El director de este diario el 24 de noviembre
escribía: “Corremos el riesgo de seguir llamando democracia a algo que en realidad
tenga todos los atributos de la plutocracia”, y citaba a Paul Krugman. Hace mucho
tiempo que otros hablamos ya de ello, porque ¿alguien puede creer que sea
posible otro resultado cuando se desmantela y se arrasa el Estado? El problema
no es Aznar, ni Felipe González, ni Alierta, ni
Polanco, ni Botín, ni Tony Blair, ni Bush, ni Reagan, ni Thatcher,
ni el presidente de Enron o de IBM; el problema es el sistema establecido por
el neoliberalismo económico, aunque hay que reconocer que todos ellos, y otros
más, han tenido mucho que ver en ese establecimiento.
Feuerbach
afirmaba que el hombre se había hecho pobre para tener un dios rico.
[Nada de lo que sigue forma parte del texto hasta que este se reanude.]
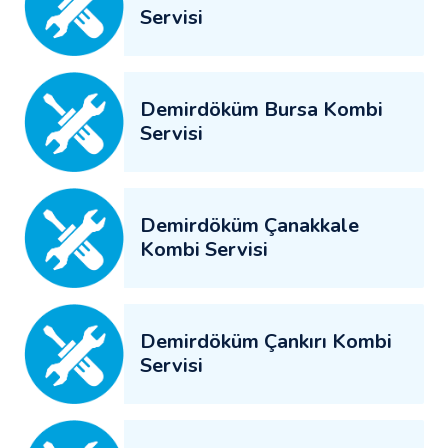
Servisi
Demirdöküm Bursa Kombi
Servisi
Demirdöküm Çanakkale
Kombi Servisi
Demirdöküm Çankırı Kombi
Servisi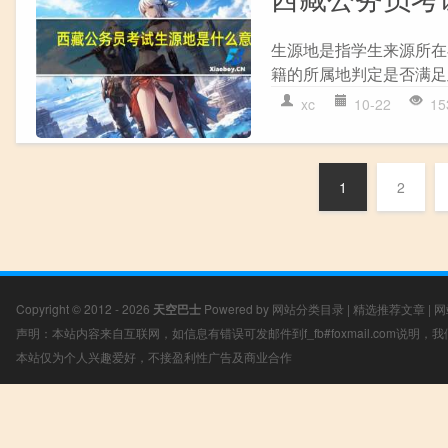
生源地是指学生来源所在
籍的所属地判定是否满足
xc
10-22
15
1
2
Copyright © 2012 - 2026
天空巴士
Powered by
网站分类目录
|
精选推荐文章
|
网
声明：本站内容来自互联网，如信息有错误可发邮件到f_fb#foxmail.com说明
本站仅为个人兴趣爱好，不接盈利性广告及商业合作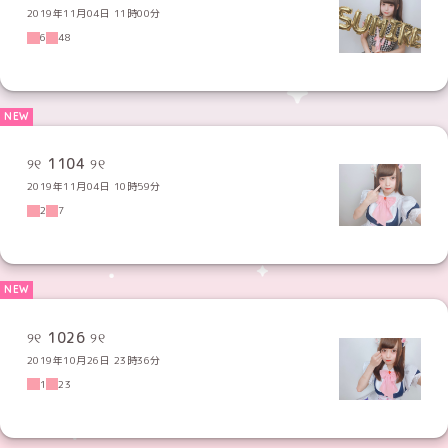
2019年11月04日 11時00分
6
48
୨୧ 1104 ୨୧
2019年11月04日 10時59分
2
7
୨୧ 1026 ୨୧
2019年10月26日 23時36分
1
23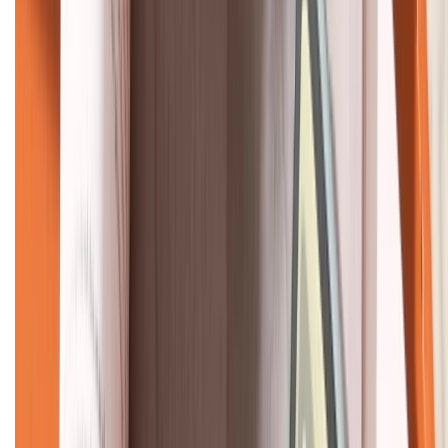
KẾT NỐI VỚI CHÚNG TÔI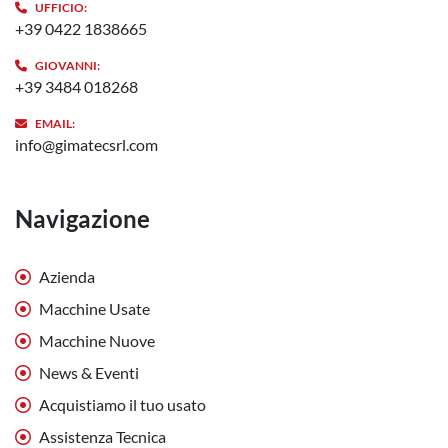
UFFICIO:
+39 0422 1838665
GIOVANNI:
+39 3484 018268
EMAIL:
info@gimatecsrl.com
Navigazione
Azienda
Macchine Usate
Macchine Nuove
News & Eventi
Acquistiamo il tuo usato
Assistenza Tecnica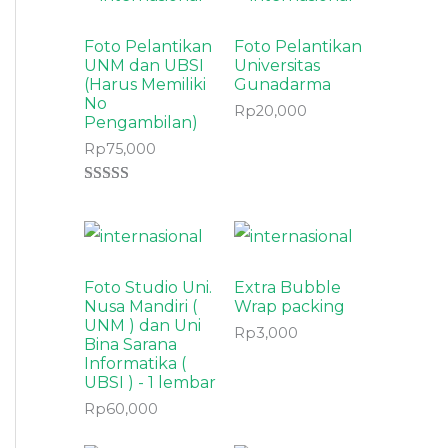
Foto Pelantikan
Foto Pelantikan
UNM dan UBSI
Universitas
(Harus Memiliki
Gunadarma
No
Rp
20,000
Pengambilan)
Rp
75,000
Rated
8
4.25
out of 5
based on
customer
ratings
Foto Studio Uni.
Extra Bubble
Nusa Mandiri (
Wrap packing
UNM ) dan Uni
Rp
3,000
Bina Sarana
Informatika (
UBSI ) - 1 lembar
Rp
60,000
Pues bien,
en los tiempos que corren de neoliberalismo económico el Estado se ha hecho
pobre para tener un mercado rico, sólo que el mercado no garantiza a los
ciudadanos ninguna protección frente a las calamidades, ninguna seguridad
frente a las contingencias, ningún derecho civil, ninguna libertad política, ni
siquiera económica, desde el mismo instante en que suele estar controlado por
muy pocas empresas.
Si hay algo cierto, es que este nuevo feudalismo
representa la muerte de la democracia y que la soberanía ha dejado de residir
en el pueblo. Entonemos, pues, un réquiem por la soberanía popular.